Зыбкая явь сновидений. Часть 2. Гл. 13

Карман Владимир Фейгина Наталия
Зыбкая явь сновидений. Часть 2. Гл.13

Когда Виктор, повертевшись на своём ложе, затих, Рубен подошел к окну и поправил задравшуюся штору. Подвёрнутый угол давно уже оттягивал глаз, но времени отвлечься на то, чтобы привести драпировку в порядок не было: предсонный инструктаж, размещение и разнообразные хлопоты, связанные с подготовкой группы, не позволяли отвлечься на эту раздражающую его мелочь. И вот теперь, когда все заснули, он сделал это с каким-то внутренним облегчением, словно освободил себя от мелкой, но постоянно напоминающей о себе обязанности. И этим самым будто бы совершил последнее, завершающее действие, означающее переход к состоянию полной готовности. После этого, накрыв Верочку пледом, подумал, прикидывая, не лечь ли рядом с ней на диван, но решил, что это неразумно.

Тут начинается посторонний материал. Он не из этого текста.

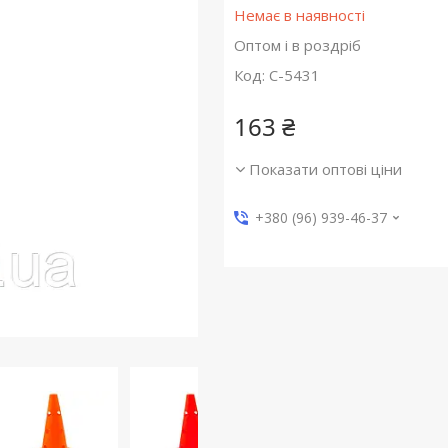
Немає в наявності
Оптом і в роздріб
Код:
C-5431
163 ₴
Показати оптові ціни
+380 (96) 939-46-37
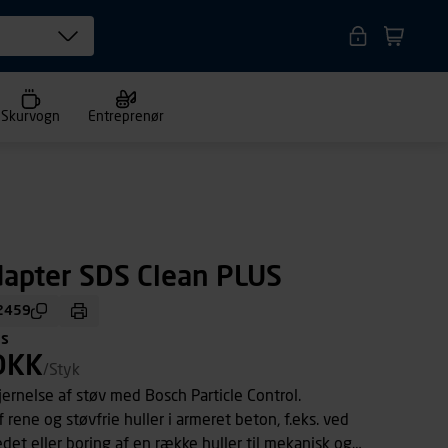
Skurvogn
Entreprenør
apter SDS Clean PLUS
2459
ms
DKK
/Styk
jernelse af støv med Bosch Particle Control.
af rene og støvfrie huller i armeret beton, f.eks. ved
det eller boring af en række huller til mekanisk og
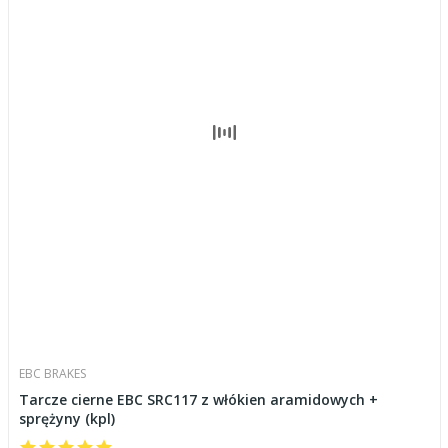
EBC BRAKES
Tarcze cierne EBC SRC117 z włókien aramidowych +
sprężyny (kpl)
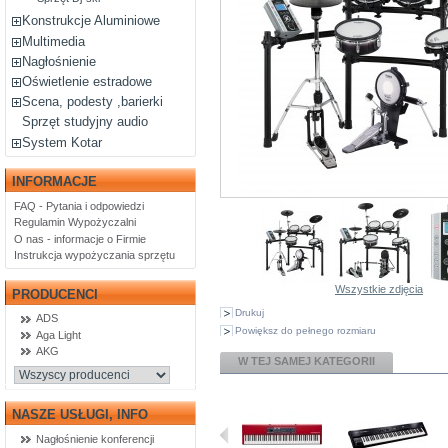
Konstrukcje Aluminiowe
Multimedia
Nagłośnienie
Oświetlenie estradowe
Scena, podesty ,barierki
Sprzęt studyjny audio
System Kotar
INFORMACJE
FAQ - Pytania i odpowiedzi
Regulamin Wypożyczalni
O nas - informacje o Firmie
Instrukcja wypożyczania sprzętu
Wszystkie zdjęcia
PRODUCENCI
Drukuj
ADS
Powiększ do pełnego rozmiaru
Aga Light
AKG
W TEJ SAMEJ KATEGORII
NASZE USŁUGI, INFO
Nagłośnienie konferencji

Случись что, - вероятность трагического исхода, по его мнению, был минимальный, но всё же! - у нашедших тела могут возникнуть нехорошие соображения по их поводу. Рубен всегда просчитывал варианты. Потому опустился на ковёр рядом с креслом Вика. Тотчас откуда-то сверху на него грянул Чешир - даже подманивать не пришлось. Кот немного повозился, поскрёб коготками по рубашке Рубена и затих, расслабившись, стал сразу тяжёлым. Рубен, стараясь его не потревожить, осторожно улёгся на пол и прошептал, погружаясь в сон: "Пошли, Чешир...". И тут же его будто вынесло в непроглядную мглу, и только яркие разноцветные искорки замелькали вокруг, вспыхивая и исчезая во мраке. Иной раз в темноте перед ним возникали и исчезали два зелёных огонька, словно бы Чешир оглядывался, проверяя не отстал ли хозяин. Даже входить в свой собственный сон для него сейчас стало непростой задачей. "Золотые", скорей всего, рассчитывали закрыть ему вход не только в Аит, но и сюда, но недооценили квалификацию сноходца. Или переоценили свои возможности.
  Его встретил привычный полумрак раннего утра. Или позднего вечера. Здесь у него всегда было неопределённое время суток. Одно и то же. Это было удобно - не надо заботится о деталях. И о цветовой гамме тоже. Черно-белый сон, чуть тонированный багрянцем - удобно и экономично. Горы и небо. Дикий горный ландшафт, только одна деталь, говорящая о присутствии человека: к скале притулилось небольшое строеньице, что-то вроде сакли. Но "построил" саклю не он - Вик. В ней они во время семинаров, отправив Верочку с Полиной на маршрут, осваивали производство "дэнзов" - дистанционных энергетических зарядов, которые Вик тут же окрестил "гранатами".
  Теоретически Рубен знал, как их делать - ничего сложного, крафтеру всего-то и требовалось, что подготовить "корпус", способный удержать заряд, затем собрать энергию и зарядить. По крайней мере, это казалось простым в устах наставника Академии.
  На практике же просто оказалось только найти источник энергии - для этого как раз подходила энергетическая аномалия Аита, возникшая вокруг участка Рубена в результате манипуляций "золотых".
   А вот со всем остальным... Вику пришлось как следует попотеть прежде, чем он сумел создать корпус дэнза. Да и с аккумуляцией заряда они разобрались далеко не сразу. Так что на сегодняшний день им удалось произвести всего десяток "гранат", ни разу ещё не опробованных за пределами его сна.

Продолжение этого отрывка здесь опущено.